Hoy, diez de febrero, la noticia es que, tras tres días de habérsele retirado a la enferma la sonda de alimentación, Eluana ha fallecido. Ahora la polémica se halla en averiguar por qué se ha ido tan pronto. La autopsia ha dictaminado que la muerte de Eluana ha sido causada por un paro cardiaco. Nuevas disputas. Nuevos comentarios. Pero lo que importa es que ha vencido la libertad de un padre afligido. ¿O no?









OTROS



La enseñanza del castellano en Cataluña

Continúo con los problemas del bilingüismo en la enseñanza del castellano en Cataluña. Lo mejor del bilingüismo es la convivencia pacífica y amable entre los hablantes de uno y otro idioma de la comunidad. Lo peor, la escalada de fallos de todo tipo en la expresión de nuestros alumnos, tanto en catalán como en castellano, salpicada de castellanadas en el primero y de catalanadas en el segundo. Como es el castellano lo que yo intento enseñar corrigiendo, citaré hoy unas cuantas muestras de estas últimas, es decir, catalanadas, aparecidas la última semana en los escritos de mis alumnos y alumnas: con Z en vez de C: onze, quinze, zebra, bronze... Con X en vez de CH: xico, pinxar, Xina... Con G en vez de J: estrangero (además de S en vez de X), targeta, girafa...

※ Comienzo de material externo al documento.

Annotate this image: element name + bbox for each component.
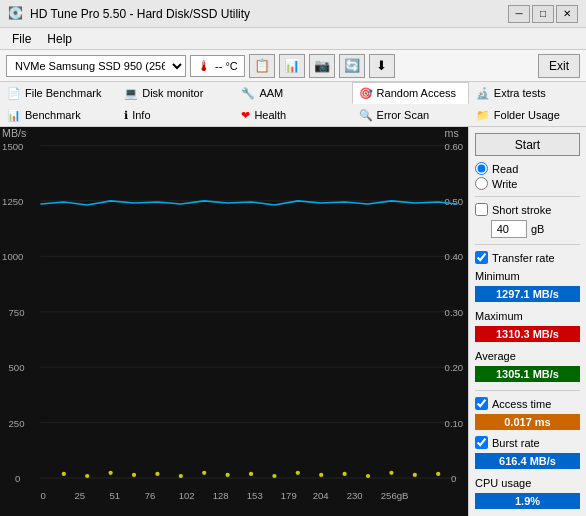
svg-point-38 xyxy=(389,471,393,475)
svg-text:750: 750 xyxy=(9,307,25,318)
chart-area: MB/s ms MB/s 1500 1250 1000 750 500 250 … xyxy=(0,127,468,516)
start-button[interactable]: Start xyxy=(475,133,580,156)
tab-error-scan[interactable]: 🔍 Error Scan xyxy=(352,104,469,126)
write-radio[interactable] xyxy=(475,177,488,190)
read-radio-label[interactable]: Read xyxy=(475,162,580,175)
transfer-rate-text: Transfer rate xyxy=(492,252,555,264)
svg-point-25 xyxy=(85,474,89,478)
burst-rate-text: Burst rate xyxy=(492,437,540,449)
svg-text:0.60: 0.60 xyxy=(445,141,464,152)
tab-benchmark[interactable]: 📊 Benchmark xyxy=(0,104,117,126)
minimum-value: 1297.1 MB/s xyxy=(475,286,580,302)
tab-folder-usage-label: Folder Usage xyxy=(494,109,560,121)
svg-point-35 xyxy=(319,473,323,477)
svg-rect-0 xyxy=(0,127,468,516)
svg-text:76: 76 xyxy=(145,490,156,501)
svg-text:179: 179 xyxy=(281,490,297,501)
disk-monitor-icon: 💻 xyxy=(124,87,138,100)
tab-aam-label: AAM xyxy=(259,87,283,99)
svg-text:230: 230 xyxy=(347,490,363,501)
spinbox-input[interactable] xyxy=(491,220,527,238)
info-icon: ℹ xyxy=(124,109,128,122)
cpu-usage-label: CPU usage xyxy=(475,477,580,489)
svg-text:0: 0 xyxy=(15,473,20,484)
svg-text:51: 51 xyxy=(110,490,121,501)
short-stroke-text: Short stroke xyxy=(492,204,551,216)
title-bar: 💽 HD Tune Pro 5.50 - Hard Disk/SSD Utili… xyxy=(0,0,586,28)
toolbar-btn-4[interactable]: 🔄 xyxy=(339,54,365,78)
svg-point-24 xyxy=(62,472,66,476)
svg-text:MB/s: MB/s xyxy=(2,128,26,139)
svg-text:0: 0 xyxy=(40,490,45,501)
benchmark-icon: 📊 xyxy=(7,109,21,122)
divider-2 xyxy=(475,244,580,245)
temp-value: -- °C xyxy=(215,60,238,72)
tab-folder-usage[interactable]: 📁 Folder Usage xyxy=(469,104,586,126)
svg-text:1000: 1000 xyxy=(2,252,23,263)
svg-text:ms: ms xyxy=(445,128,459,139)
menu-help[interactable]: Help xyxy=(39,30,80,48)
main-content: MB/s ms MB/s 1500 1250 1000 750 500 250 … xyxy=(0,127,586,516)
svg-point-37 xyxy=(366,474,370,478)
maximum-value: 1310.3 MB/s xyxy=(475,326,580,342)
temp-display: 🌡 -- °C xyxy=(190,55,245,77)
svg-text:0: 0 xyxy=(451,473,456,484)
svg-point-31 xyxy=(225,473,229,477)
app-icon: 💽 xyxy=(8,6,24,22)
transfer-rate-checkbox[interactable] xyxy=(475,251,488,264)
access-time-checkbox[interactable] xyxy=(475,397,488,410)
toolbar-btn-2[interactable]: 📊 xyxy=(279,54,305,78)
transfer-rate-label[interactable]: Transfer rate xyxy=(475,251,580,264)
error-scan-icon: 🔍 xyxy=(359,109,373,122)
tab-file-benchmark-label: File Benchmark xyxy=(25,87,101,99)
svg-point-32 xyxy=(249,472,253,476)
tab-info[interactable]: ℹ Info xyxy=(117,104,234,126)
burst-rate-label[interactable]: Burst rate xyxy=(475,436,580,449)
maximum-label: Maximum xyxy=(475,310,580,322)
close-button[interactable]: ✕ xyxy=(556,5,578,23)
svg-text:250: 250 xyxy=(9,418,25,429)
access-time-value: 0.017 ms xyxy=(475,414,580,430)
tab-disk-monitor[interactable]: 💻 Disk monitor xyxy=(117,82,234,104)
svg-text:102: 102 xyxy=(179,490,195,501)
svg-text:204: 204 xyxy=(313,490,329,501)
maximize-button[interactable]: □ xyxy=(532,5,554,23)
cpu-usage-value: 1.9% xyxy=(475,493,580,509)
write-radio-label[interactable]: Write xyxy=(475,177,580,190)
short-stroke-label[interactable]: Short stroke xyxy=(475,203,580,216)
tab-random-access[interactable]: 🎯 Random Access xyxy=(352,82,469,104)
access-time-label[interactable]: Access time xyxy=(475,397,580,410)
tab-health-label: Health xyxy=(254,109,286,121)
tab-disk-monitor-label: Disk monitor xyxy=(142,87,203,99)
toolbar-btn-3[interactable]: 📷 xyxy=(309,54,335,78)
tab-health[interactable]: ❤ Health xyxy=(234,104,351,126)
write-label: Write xyxy=(492,178,517,190)
tab-info-label: Info xyxy=(132,109,150,121)
temp-icon: 🌡 xyxy=(197,58,211,74)
svg-text:1500: 1500 xyxy=(2,141,23,152)
burst-rate-checkbox[interactable] xyxy=(475,436,488,449)
short-stroke-checkbox[interactable] xyxy=(475,203,488,216)
exit-button[interactable]: Exit xyxy=(538,54,580,78)
minimize-button[interactable]: ─ xyxy=(508,5,530,23)
menu-file[interactable]: File xyxy=(4,30,39,48)
divider-3 xyxy=(475,390,580,391)
toolbar-btn-5[interactable]: ⬇ xyxy=(369,54,395,78)
divider-1 xyxy=(475,196,580,197)
read-write-group: Read Write xyxy=(475,162,580,190)
tab-extra-tests[interactable]: 🔬 Extra tests xyxy=(469,82,586,104)
average-value: 1305.1 MB/s xyxy=(475,366,580,382)
toolbar-btn-1[interactable]: 📋 xyxy=(249,54,275,78)
tab-benchmark-label: Benchmark xyxy=(25,109,81,121)
tab-file-benchmark[interactable]: 📄 File Benchmark xyxy=(0,82,117,104)
svg-text:128: 128 xyxy=(213,490,229,501)
average-label: Average xyxy=(475,350,580,362)
file-benchmark-icon: 📄 xyxy=(7,87,21,100)
tab-extra-tests-label: Extra tests xyxy=(494,87,546,99)
svg-point-30 xyxy=(202,471,206,475)
read-radio[interactable] xyxy=(475,162,488,175)
svg-point-33 xyxy=(272,474,276,478)
tab-aam[interactable]: 🔧 AAM xyxy=(234,82,351,104)
folder-usage-icon: 📁 xyxy=(476,109,490,122)
drive-select[interactable]: NVMe Samsung SSD 950 (256 gB) xyxy=(6,55,186,77)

Con CC en vez de C: accento, acceptable, accelerar... con Q en vez de C: quando, qual, quatro... Con B en vez de V: móbil, basco, rebentar... Con V en vez de B: cavallo, canviar, covarde, estava (todas las formas del pretérito imperfecto de indicativo de los verbos de la primera conjugación), provar... Con I en vez de Y (ya he citado lo que ocurre con las conjunción copulativa Y): rei, reis, jersei... Con J en vez de Y : ajudante, jo (pronombre personal de primera persona), ajuntamiento, ajudar... De momento, basta. Pero todos estos problemas se podrían medio solucionar si le tomáramos un poco más de afecto a nuestra lengua y no hubiera escritores que se enorgullecieran, por ejemplo, de poner X en vez de POR en su móvil (menos mal que no lo ha escrito con B) como asegura que hace Álvaro Pombo en el apartado Letras de Público del domingo 8 de febrero, todo un señor académico además.